El funcionario móvil, las parejas recientes, los abuelos flotando en pisos ya demasiado grandes buscan acomodo a la medida y en alquiler, vuelta a un pasado pleno de dificultades de adaptación. Los arriendos están por las nubes, aunque habrán de bajar. Del problema se ocupan reiteradamente los legisladores, que pronto se aburren y fatigan al no encontrar fórmula más justa. Cierto que hay rentas ínfimas, congeladas en la miseria, junto a pretensiones millonarias. Madrid está plagada de pisos desalquilados, de oficinas vacías, de locales en quiebra.
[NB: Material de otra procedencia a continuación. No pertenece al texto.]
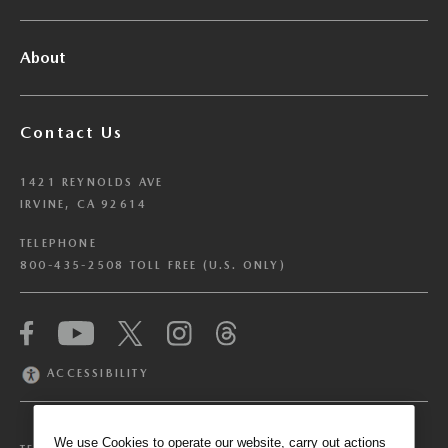
About
Contact Us
1421 REYNOLDS AVE
IRVINE, CA 92614
TELEPHONE
800-435-2508 TOLL FREE (U.S. ONLY)
We have honored your Global Privacy Control
(“GPC”) signal and opted you out of certain
disclosures of information via Cookies where the
ACCESSIBILITY
recipients of the information may use the
information for their own purposes and the use
of Cookies to facilitate certain targeted
We use Cookies to operate our website, carry out actions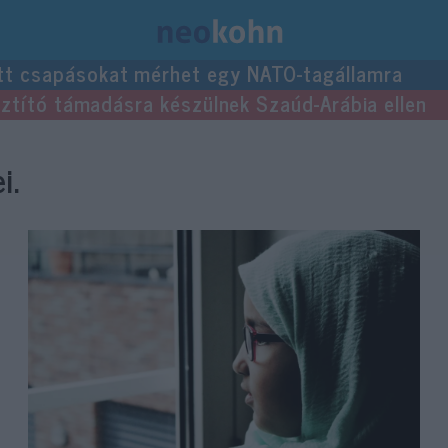
tt csapásokat mérhet egy NATO-tagállamra
usztító támadásra készülnek Szaúd-Arábia ellen
i.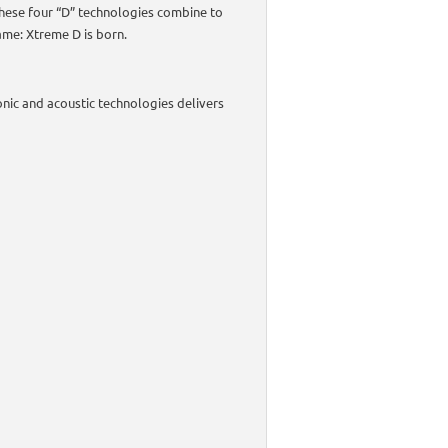
These four “D” technologies combine to
ame: Xtreme D is born.
onic and acoustic technologies delivers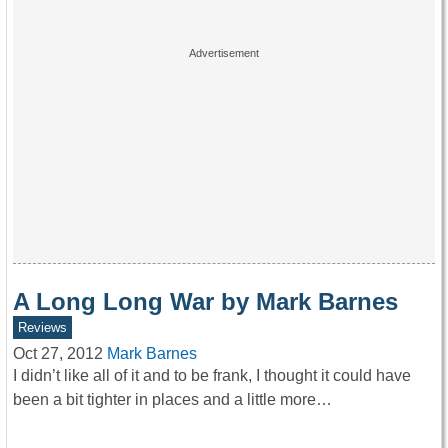
A Long Long War by Mark Barnes
Reviews
Oct 27, 2012
Mark Barnes
I didn’t like all of it and to be frank, I thought it could have
been a bit tighter in places and a little more…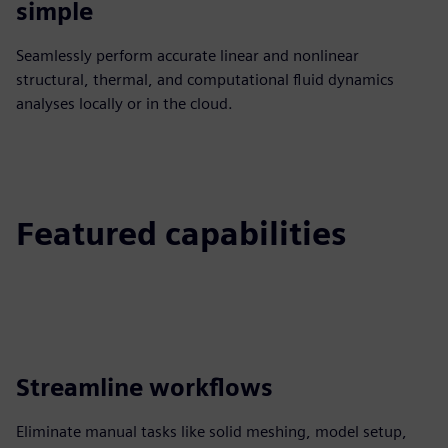
simple
Seamlessly perform accurate linear and nonlinear
structural, thermal, and computational fluid dynamics
analyses locally or in the cloud.
Featured capabilities
Streamline workflows
Eliminate manual tasks like solid meshing, model setup,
El panorama pudiera acercar la solución, que sólo parece basarse en una ilusoria estabilidad del dinero y de las cosas.
Hoy, el economista que se atreviera a pronosticar un equilibrio moderado y durable a medio plazo sería mirado con desconfianza y acabaría en manos de una psiquiatra argentina, dicho sea en mérito a la generalización.
Arañando la historia enciclopédica, encontramos la sorprendente figura de "la renta de la abuela de Granada", que se remitía al tributó de ladrillos, yeso, azulejos o dineros para la abuela de Boabdil, tributo que, ¡no faltaba más!, prolongaron los cristianos todo lo que pudieron.
Vivo en un piso cuyo contrato tiene más de 35 años; revisado e incrementado según las disposiciones vigentes, sigue siendo francamente accesible. Bajo el guarismo del alquiler aparecen varias cantidades por ascensor, impuestos, contribución, luz de la escalera, portería y obras, que duplican con creces el primer concepto. Los inquilinos le estamos dejando una casa estupenda a los propietarios, por la cuenta que nos tiene y porque si no lo hacemos nosotros cunde la duda de que lo haga Rita la Cantaora.